Com poemas declamados e músicas cantadas de cor e salteado, ouso enxergar Vinicius por meio de frases recheadas de verdades interiores e irreverência libertadora.
Vamos a elas:
- “Fui salvo pela mulher”. Revela uma atração irresistível pela mulher. Um tropismo em direção às fêmeas, um ginotropismo, perdoem-me pelo neologismo. Nenhuma surpresa. O mimos femininos acompanharam Vinicius. Mãe, tias, irmãs, filhas, nove casamentos oficiais e amores contingentes, são um eloquente atestado do significado da mulher na vida do poeta. Foi salvo, inclusive, da paixão homossexual que o culto e enrustido Otavio de Faria nutria pelo jovem Vinicius.
- “Sou um labirinto em busca de uma saída”. As renovadas e incontáveis paixões foram saída e prisão de um ser em permanente ebulição.

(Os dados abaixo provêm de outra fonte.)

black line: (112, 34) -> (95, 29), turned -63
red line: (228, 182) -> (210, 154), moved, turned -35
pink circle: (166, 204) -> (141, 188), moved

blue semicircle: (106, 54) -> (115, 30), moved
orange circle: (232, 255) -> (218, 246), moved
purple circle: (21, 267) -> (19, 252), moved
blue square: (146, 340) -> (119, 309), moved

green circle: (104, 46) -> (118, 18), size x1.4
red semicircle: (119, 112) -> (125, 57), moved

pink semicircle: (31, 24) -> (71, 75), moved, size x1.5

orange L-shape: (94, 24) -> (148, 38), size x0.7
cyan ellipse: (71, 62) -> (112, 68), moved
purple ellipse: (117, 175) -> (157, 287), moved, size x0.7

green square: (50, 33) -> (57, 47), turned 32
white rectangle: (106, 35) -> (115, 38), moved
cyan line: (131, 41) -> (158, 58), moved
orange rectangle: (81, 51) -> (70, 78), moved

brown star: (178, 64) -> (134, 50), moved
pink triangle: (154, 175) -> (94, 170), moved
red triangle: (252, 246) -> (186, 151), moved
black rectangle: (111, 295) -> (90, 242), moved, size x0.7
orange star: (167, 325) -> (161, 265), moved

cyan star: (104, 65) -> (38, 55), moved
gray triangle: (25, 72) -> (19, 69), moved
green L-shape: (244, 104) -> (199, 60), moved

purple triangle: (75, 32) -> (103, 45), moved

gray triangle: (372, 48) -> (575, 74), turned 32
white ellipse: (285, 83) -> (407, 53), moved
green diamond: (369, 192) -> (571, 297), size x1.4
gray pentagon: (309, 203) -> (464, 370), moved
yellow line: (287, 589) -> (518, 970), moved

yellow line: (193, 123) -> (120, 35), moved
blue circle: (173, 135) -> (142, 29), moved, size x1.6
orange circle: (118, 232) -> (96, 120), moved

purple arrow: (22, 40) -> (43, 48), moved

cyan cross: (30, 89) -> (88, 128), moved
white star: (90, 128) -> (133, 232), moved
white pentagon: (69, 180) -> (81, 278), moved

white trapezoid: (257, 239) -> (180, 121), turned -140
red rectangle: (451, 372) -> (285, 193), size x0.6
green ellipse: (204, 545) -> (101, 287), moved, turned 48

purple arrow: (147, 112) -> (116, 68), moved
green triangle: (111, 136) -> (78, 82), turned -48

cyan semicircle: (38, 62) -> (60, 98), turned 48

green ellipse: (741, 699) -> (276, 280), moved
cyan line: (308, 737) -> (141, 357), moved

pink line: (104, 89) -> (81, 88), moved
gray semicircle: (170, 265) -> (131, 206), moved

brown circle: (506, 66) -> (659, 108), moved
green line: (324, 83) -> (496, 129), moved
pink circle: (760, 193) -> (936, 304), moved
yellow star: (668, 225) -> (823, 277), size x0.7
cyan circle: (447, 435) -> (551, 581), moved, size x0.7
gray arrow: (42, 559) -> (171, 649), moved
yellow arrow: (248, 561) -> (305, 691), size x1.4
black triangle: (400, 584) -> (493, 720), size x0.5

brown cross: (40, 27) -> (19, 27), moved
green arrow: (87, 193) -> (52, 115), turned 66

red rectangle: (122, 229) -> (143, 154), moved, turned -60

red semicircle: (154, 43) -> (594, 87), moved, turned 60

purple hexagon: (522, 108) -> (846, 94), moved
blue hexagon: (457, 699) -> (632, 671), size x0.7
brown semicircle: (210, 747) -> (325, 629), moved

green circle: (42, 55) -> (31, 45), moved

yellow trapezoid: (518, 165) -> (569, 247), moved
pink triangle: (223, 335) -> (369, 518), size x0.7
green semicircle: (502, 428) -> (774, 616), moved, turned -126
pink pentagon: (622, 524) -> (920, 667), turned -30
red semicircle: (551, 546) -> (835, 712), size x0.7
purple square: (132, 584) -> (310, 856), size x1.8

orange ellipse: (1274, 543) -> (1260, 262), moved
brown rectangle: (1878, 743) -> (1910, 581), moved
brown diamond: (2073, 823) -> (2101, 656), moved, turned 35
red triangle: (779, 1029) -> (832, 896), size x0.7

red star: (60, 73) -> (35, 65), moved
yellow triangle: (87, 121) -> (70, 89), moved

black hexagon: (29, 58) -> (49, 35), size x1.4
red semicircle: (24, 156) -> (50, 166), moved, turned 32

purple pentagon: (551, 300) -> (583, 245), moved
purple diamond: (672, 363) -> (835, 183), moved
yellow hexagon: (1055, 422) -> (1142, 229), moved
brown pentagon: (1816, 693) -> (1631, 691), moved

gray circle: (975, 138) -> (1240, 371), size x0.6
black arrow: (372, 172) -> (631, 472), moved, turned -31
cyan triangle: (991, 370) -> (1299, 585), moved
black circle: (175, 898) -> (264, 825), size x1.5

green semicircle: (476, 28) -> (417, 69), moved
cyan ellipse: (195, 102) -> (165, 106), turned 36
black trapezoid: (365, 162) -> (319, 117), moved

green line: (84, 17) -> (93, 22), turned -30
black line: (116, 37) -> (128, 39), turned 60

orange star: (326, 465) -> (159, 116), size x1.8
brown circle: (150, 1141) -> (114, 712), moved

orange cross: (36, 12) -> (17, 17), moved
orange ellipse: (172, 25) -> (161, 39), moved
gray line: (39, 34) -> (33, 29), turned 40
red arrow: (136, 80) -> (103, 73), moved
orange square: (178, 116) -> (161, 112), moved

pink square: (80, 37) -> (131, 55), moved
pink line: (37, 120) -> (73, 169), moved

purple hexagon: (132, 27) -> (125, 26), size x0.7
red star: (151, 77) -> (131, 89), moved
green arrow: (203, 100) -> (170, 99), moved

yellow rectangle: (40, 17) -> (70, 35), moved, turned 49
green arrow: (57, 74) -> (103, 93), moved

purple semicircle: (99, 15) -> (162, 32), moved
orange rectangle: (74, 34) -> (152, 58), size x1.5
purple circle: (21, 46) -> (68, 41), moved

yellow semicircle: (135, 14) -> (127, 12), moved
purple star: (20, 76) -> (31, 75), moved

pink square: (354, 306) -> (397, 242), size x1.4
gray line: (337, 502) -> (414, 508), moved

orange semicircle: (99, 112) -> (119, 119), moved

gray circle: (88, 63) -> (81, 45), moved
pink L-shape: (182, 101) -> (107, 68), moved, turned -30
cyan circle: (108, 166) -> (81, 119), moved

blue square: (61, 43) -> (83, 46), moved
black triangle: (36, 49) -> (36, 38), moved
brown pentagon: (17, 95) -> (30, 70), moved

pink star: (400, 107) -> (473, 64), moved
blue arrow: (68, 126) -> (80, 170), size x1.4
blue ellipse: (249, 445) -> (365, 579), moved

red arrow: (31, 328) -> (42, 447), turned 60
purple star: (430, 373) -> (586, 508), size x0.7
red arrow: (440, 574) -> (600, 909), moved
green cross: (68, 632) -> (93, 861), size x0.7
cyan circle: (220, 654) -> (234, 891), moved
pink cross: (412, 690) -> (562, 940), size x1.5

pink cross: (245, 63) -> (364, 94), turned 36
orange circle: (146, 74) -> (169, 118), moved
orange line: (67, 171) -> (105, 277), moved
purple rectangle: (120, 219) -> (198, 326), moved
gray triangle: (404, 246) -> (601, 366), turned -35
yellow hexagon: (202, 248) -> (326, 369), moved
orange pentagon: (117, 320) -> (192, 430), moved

- “Marília, todas as mulheres do mundo são lindas!”. De porre, em Buenos-Aires, com dor de corno e consolado pela amiga Marília Medalha, faz a exclamação diante de uma mulher muito feia. Paga uma dívida por conta da exaltação poética da beleza feminina.
- “O uísque é o cachorro engarrafado”. Conclusão inevitável cuja premissa maior é que “cachorro é o melhor amigo do homem”.
- “Ser poeta é viver três doses acima”. Não é original, mas na boca de Vinicius é uma conclamação para que as pessoas tirem os pés do chão.
- “Liberdade é poder cagar de portas abertas”. Autoexplicativa, portanto, sem comentários.
- “Você notou que quando ela passa o ar fica mais volátil”. “Ela” viria a ser a Garota de Ipanema.
- “Estou pensando nas suas pernas. Elas ainda são muito bonitas”. Os amigos forçaram a base. Vinicius, puto da vida, foi a uma sessão de psicanálise e a psicanalista intrigada com o silêncio provocou a escuta. Nunca mais Vinicius voltou ao consultório.
- “Eu sou Vinicius de todos os vícios”. Autodefinição incontestável.
- “A tradicional família mineira que vá a puta que pariu”. No coração de Belo Horizonte, teatro lotado, Vinicius atrasado hora e meia, o público protestando, vaiando, quando, Toquinho e os músicos inquietos, Vinicius chega, trôpego, embriagado, dirige-se a banqueta, dá um acorde no violão: silêncio. Ele corta o silêncio com uma frase afrontosa. O público aplaude delirantemente. O ídolo venceu.
- “Sou o branco mais preto do Brasil”; “Pixinguinha é o melhor homem do mundo”. São manifestações do autêntico sincretismo da alma e do ser amorável que era Vinicius. Afirmava que não temia a morte, mas tinha saudade da vida. E a vida morrendo de saudade de Vinicius de Moraes.